By Rose Hoban and Rachel Crumpler
It finally happened.
In a move that many health care advocates have been pushing for years, the state Senate introduced a bill on Wednesday that would expand the state’s Medicaid program to some half million-plus low-income North Carolinians.
Until this point, Medicaid has been reserved mostly for children from low-income families along with a small number of parents in those families, poor seniors and people with disabilities. Since 2012, the possibility to sweep in many low-income workers has been on the table as a result of the Affordable Care Act, but Republican leaders in the state senate have been staunch opponents.

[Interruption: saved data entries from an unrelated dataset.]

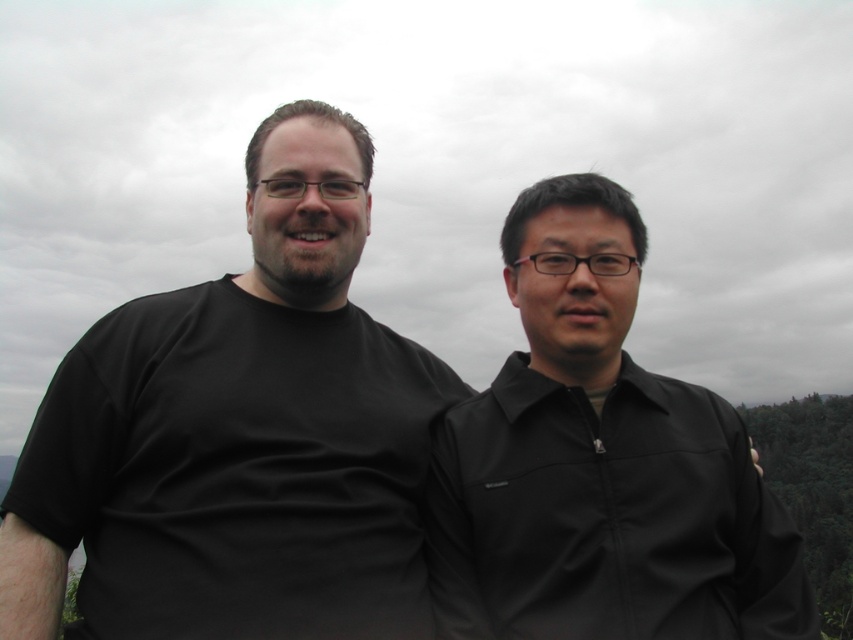 Is black matte t-shirt at left bigger than black matte shirt at right?

Incorrect, black matte t-shirt at left is not larger than black matte shirt at right.

Is point (39, 404) positioned in front of point (650, 547)?

No, it is not.

Find the location of a particular element. This screenshot has width=853, height=640. black matte t-shirt at left is located at coordinates (236, 470). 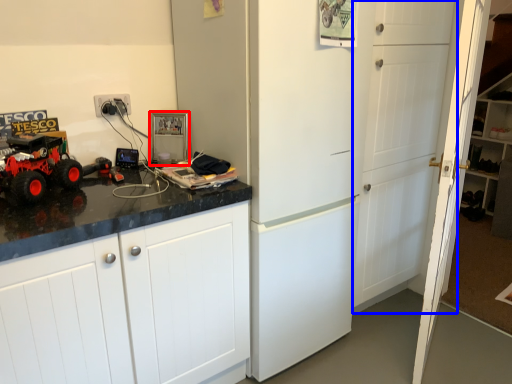 Question: Which object is closer to the camera taking this photo, appliance (highlighted by a red box) or door (highlighted by a blue box)?

Choices:
 (A) appliance
 (B) door

Answer: (B)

Now, after years of saying no, powerful Republicans in the state Senate are saying yes.
“Why now? Why this? First, we need coverage in North Carolina for the working poor,” said state Senate leader Phil Berger (R-Eden), who admitted during a press conference Wednesday that he has likely been the most outspoken person in the state about his opposition to Medicaid expansion.
“Second, there is no fiscal risk to the state budget moving forward with this proposal,” Berger added, noting that the bill includes pay-fors that would have hospitals largely on the hook to pay the 10 percent of the costs for the expansion population not covered by an enhanced federal payment. There’s also a federal incentive that would total some $1.5 billion in extra funds that would flow to North Carolina over a two-year period.
Finally, he argued that since the state has moved Medicaid from being a state-run fee-for-service program to one managed by commercial insurance companies, the program has been “reformed and transformed.”
“Medicaid expansion has now evolved to a point that it is good state fiscal policy,” Berger continued. “But again, I cannot emphasize this enough: Expanding Medicaid needs to happen with additional reforms.”
Those reforms could make the bill to be titled Expanding Access to Healthcare in North Carolina a hard pill for many to swallow. One aspect of the bill would set up a work requirement for the new beneficiaries, something that’s been repeatedly struck down in other states by federal judges.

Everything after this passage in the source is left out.